O texto, com os ingredientes de uma comédia de costumes, mesmo que não deixe claro para a plateia infantil todas as suas intenções, conquista o público pela trama de surpresas. Num sábado de Aleluia, o Sr. Pimenta tem em sua sala um Judas pronto para ser queimado. No mesmo ambiente, a namoradeira Maricota conta para a tímida Chiquinha sobre os seus muitos pretendentes. Um é o soldado Faustino e o outro, o capitão Ambrósio, seu superior que, por conta do namoro com Maricota, vive a lhe perseguir. Exatamente na hora em que Faustino e Maricota estão namorando na sala, Ambrósio bate à porta. A moça se esconde no quarto, e, sem que ela saiba, o soldado veste a roupa do Judas, e passa a assistir de camarote todas as traições e falcatruas na casa do Sr. Pimenta. Na trama de equívocos, o autor, com muita habilidade, realiza o sonho da maioria dos mortais: ver sem ser visto.

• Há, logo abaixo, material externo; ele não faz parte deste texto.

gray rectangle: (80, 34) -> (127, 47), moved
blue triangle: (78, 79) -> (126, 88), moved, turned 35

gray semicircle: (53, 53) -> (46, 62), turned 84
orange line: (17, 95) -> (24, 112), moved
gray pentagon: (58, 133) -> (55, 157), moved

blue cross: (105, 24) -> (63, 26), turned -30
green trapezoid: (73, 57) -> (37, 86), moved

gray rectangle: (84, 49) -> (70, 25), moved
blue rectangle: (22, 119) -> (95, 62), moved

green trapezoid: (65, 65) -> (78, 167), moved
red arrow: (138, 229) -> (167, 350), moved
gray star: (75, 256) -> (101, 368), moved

A direção de João Batista, em total colaboração com sua equipe técnica, realiza um espetáculo bem encadeado, onde os elementos convivem harmonicamente. Os cenários de Doris Rollemberg cobrem a arena do Teatro do Planetário com uma espécie de planta baixa alegórica, que divide o chão do palco em diversos ambientes. Num colorido preciso, estão recortados, sala, cozinha, varanda e quintal, em detalhes que situam a ação. Nos figurinos, Mauro Leite grafa a época usando as cores da Companhia como uma marca. A iluminação de Renato Machado, com adereços de luz, deixa o ambiente aconchegante.

Com o elenco mais afiado do que nunca com a proposta da direção, Roberto Guimarães, Sônia Praça e Eduardo RIeche, pertencentes ao núcleo mais estável da Cia., repetem as excelentes performances dos espetáculos anteriores. Rieche, no entanto, não apenas pela força do personagem: o soldado Faustino ganha a gargalhada da plateia pelo gestual de humor bem construído.

Esconde-Esconde é um espetáculo cheio de ação, que tem todos os méritos de levar a cena um cultuado autor brasileiro, desconhecido do seu público-alvo, em divertida encenação.